時宗が使者たちを斬首した理由について、前掲書にはこう記されている。
時宗の腹としては、敵国の要求を日本国として容れる事の出来ない以上は、敵は必ず兵力を以て迫って来るに相違ない。その場合国内の様子を敵国に知られるということはもっとも避けるべきことである。このまま使者を返しても回答を渡さぬということになれば、国内の事情が知られた上に結局は兵禍を蒙らなければならない。むしろその使いを斬って、外には日本国の決心のある所を示し、内には国民の精神を緊張させることの有利であることを察して、わざと龍の口の刑場に引き出して、公然と斬首の刑に処したのではあるまいか。
(『国難と北条時宗』p.104)
特に二度目の使者については、後述する博多湾の石塁など日本側の準備状況を確認していたことは間違いがない。そのような使者を生還させてしまっては、上陸場所を変えて来ることも考えられる。そうなればこれまで実施して来た対策が無駄になってしまう。敵軍に、日本側の対策を伝えさせないためには、使者を斬る以外の選択肢はなかったのだろう。
次の元寇に対する備え
北条時宗は、再び元が襲来することを想定して、国防を強化するために様々な対策を実施している。GHQ焚書処分を受けた『北条時宗』にはこう記されている。

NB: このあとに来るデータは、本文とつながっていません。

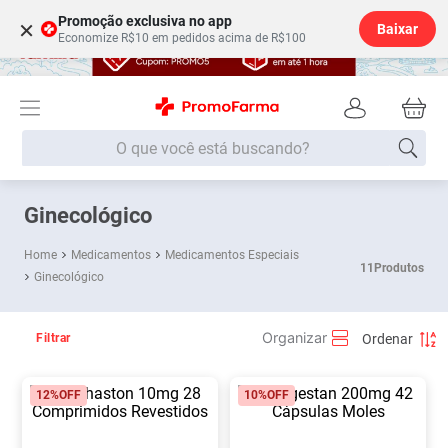
Promoção exclusiva no app
×
Baixar
Economize R$10 em pedidos acima de R$100
O que você está buscando?
Termos mais buscados
Ginecológico
Fralda
1
º
Medicamentos
Medicamentos Especiais
11
Produtos
Ginecológico
Lenço Umedecido
2
º
Medley
3
º
Filtrar
Fralda Xg
4
º
Fralda G
5
º
12%
OFF
10%
OFF
Desodorante
6
º
Shampoo
7
º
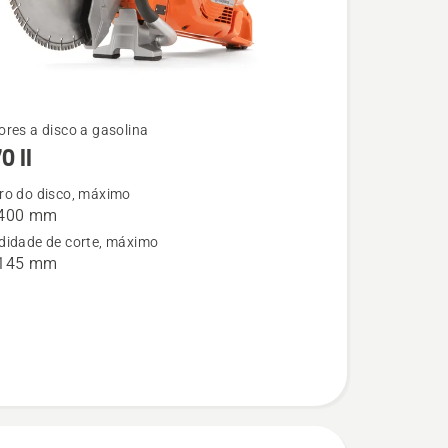
res a disco a gasolina
0 II
ro do disco, máximo
 400 mm
didade de corte, máximo
 145 mm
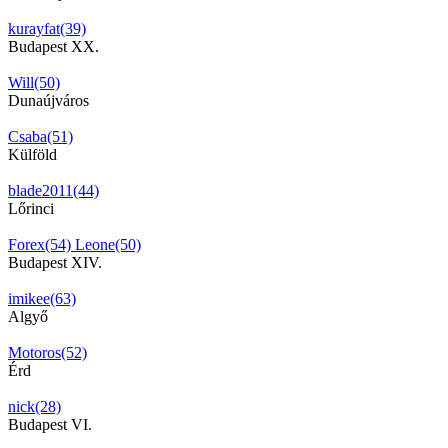
kurayfat(39)
Budapest XX.
Will(50)
Dunaújváros
Csaba(51)
Külföld
blade2011(44)
Lőrinci
Forex(54)
Leone(50)
Budapest XIV.
imikee(63)
Algyő
Motoros(52)
Érd
nick(28)
Budapest VI.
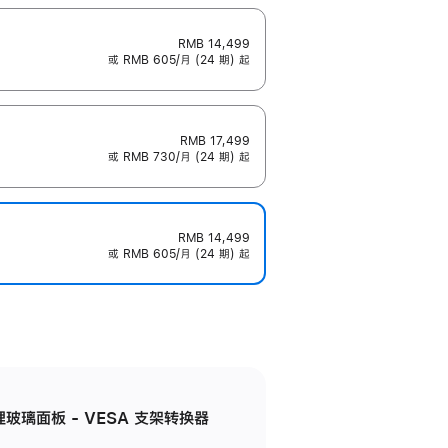
RMB 14,499
或 RMB 605/月 (24 期) 起
RMB 17,499
或 RMB 730/月 (24 期) 起
RMB 14,499
或 RMB 605/月 (24 期) 起
米纹理玻璃面板 - VESA 支架转换器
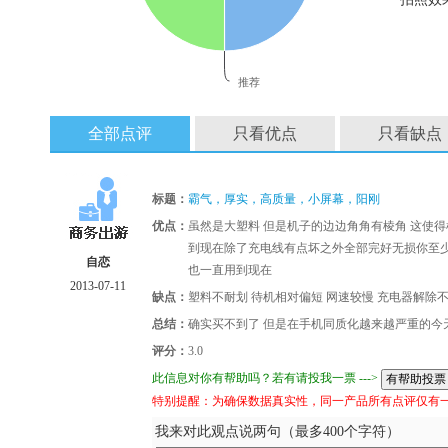
推荐
全部点评
只看优点
只看缺点
标题：
霸气，厚实，高质量，小屏幕，阳刚
优点：
虽然是大塑料 但是机子的边边角角有棱角 这使得
到现在除了充电线有点坏之外全部完好无损你至少可
自恋
也一直用到现在
2013-07-11
缺点：
塑料不耐划 待机相对偏短 网速较慢 充电器解除
总结：
确实买不到了 但是在手机同质化越来越严重的今天
评分：
3.0
此信息对你有帮助吗？若有请投我一票 --->
特别提醒：为确保数据真实性，同一产品所有点评仅有
我来对此观点说两句（最多400个字符）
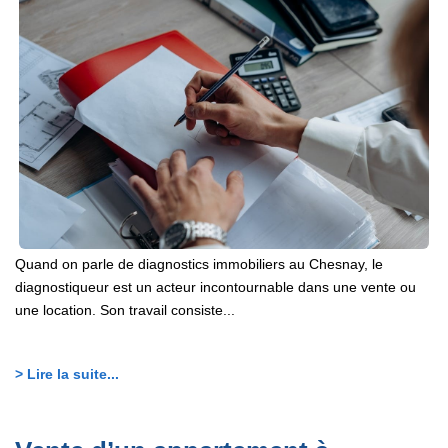
EXTRANET
Quand on parle de diagnostics immobiliers au Chesnay, le
diagnostiqueur est un acteur incontournable dans une vente ou
une location. Son travail consiste...
> Lire la suite...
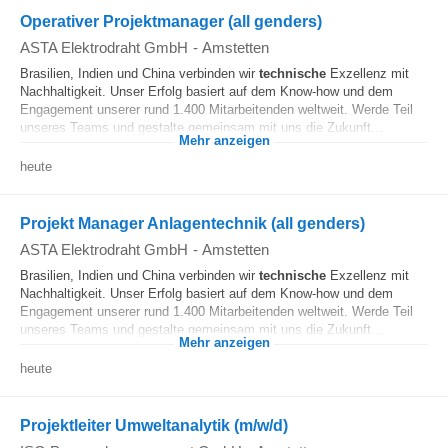
Operativer Projektmanager (all genders)
ASTA Elektrodraht GmbH
-
Amstetten
Brasilien, Indien und China verbinden wir
technische
Exzellenz mit
Nachhaltigkeit. Unser Erfolg basiert auf dem Know-how und dem
Engagement unserer rund 1.400 Mitarbeitenden weltweit. Werde Teil
unseres Teams und gestalte gemeinsam mit uns die Zukunft...
Mehr anzeigen
heute
Projekt Manager Anlagentechnik (all genders)
ASTA Elektrodraht GmbH
-
Amstetten
Brasilien, Indien und China verbinden wir
technische
Exzellenz mit
Nachhaltigkeit. Unser Erfolg basiert auf dem Know-how und dem
Engagement unserer rund 1.400 Mitarbeitenden weltweit. Werde Teil
unseres Teams und gestalte gemeinsam mit uns die Zukunft...
Mehr anzeigen
heute
Projektleiter Umweltanalytik (m/w/d)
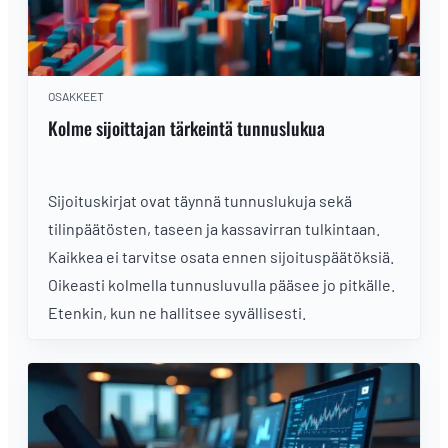
OSAKKEET
Kolme sijoittajan tärkeintä tunnuslukua
Sijoituskirjat ovat täynnä tunnuslukuja sekä
tilinpäätösten, taseen ja kassavirran tulkintaan.
Kaikkea ei tarvitse osata ennen sijoituspäätöksiä.
Oikeasti kolmella tunnusluvulla pääsee jo pitkälle.
Etenkin, kun ne hallitsee syvällisesti.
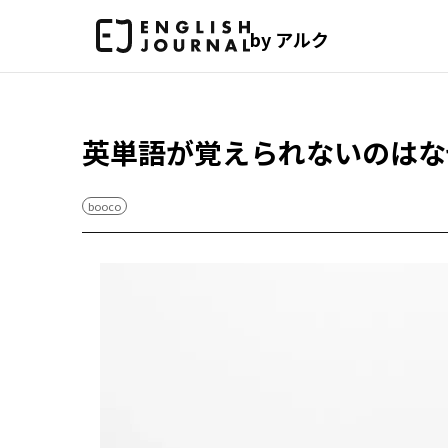
by アルク
英単語が覚えられないのはな
booco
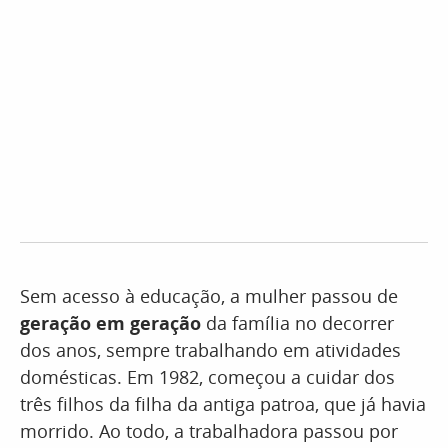
Sem acesso à educação, a mulher passou de
geração em geração
da família no decorrer
dos anos, sempre trabalhando em atividades
domésticas. Em 1982, começou a cuidar dos
três filhos da filha da antiga patroa, que já havia
morrido. Ao todo, a trabalhadora passou por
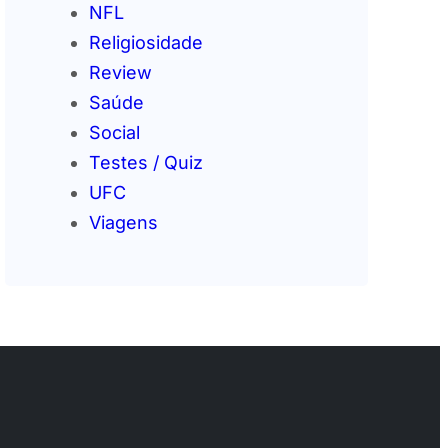
NFL
Religiosidade
Review
Saúde
Social
Testes / Quiz
UFC
Viagens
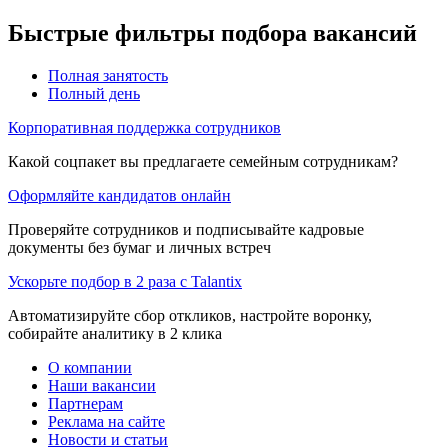
Быстрые фильтры подбора вакансий
Полная занятость
Полный день
Корпоративная поддержка сотрудников
Какой соцпакет вы предлагаете семейным сотрудникам?
Оформляйте кандидатов онлайн
Проверяйте сотрудников и подписывайте кадровые
документы без бумаг и личных встреч
Ускорьте подбор в 2 раза с Talantix
Автоматизируйте сбор откликов, настройте воронку,
собирайте аналитику в 2 клика
О компании
Наши вакансии
Партнерам
Реклама на сайте
Новости и статьи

幕府は、文永の役の十一月に下知をして、鎮西中国の要地を固めさせたが、あくる建治元年(1275年)の五月になると、備後・安芸・周防の守護地頭に命じて、長門の国の戦の費用をうけもたせ、そのあたりの要害をかわるがわる守らせた。
また、同年十一月、時宗は越後守實時の三男である前上総介實政に命じて、博多に下らしめ、筑紫探題として鎮西の兵を監督させた。これが九州探題のはじまりである。實政はわずか十七歳の若年をもってこの大任を負うたのである。…
翌二年の正月には、時宗の弟、相模七郎宗頼が長門探題を命ぜられた。かれもまた二十そこそこの若者である。…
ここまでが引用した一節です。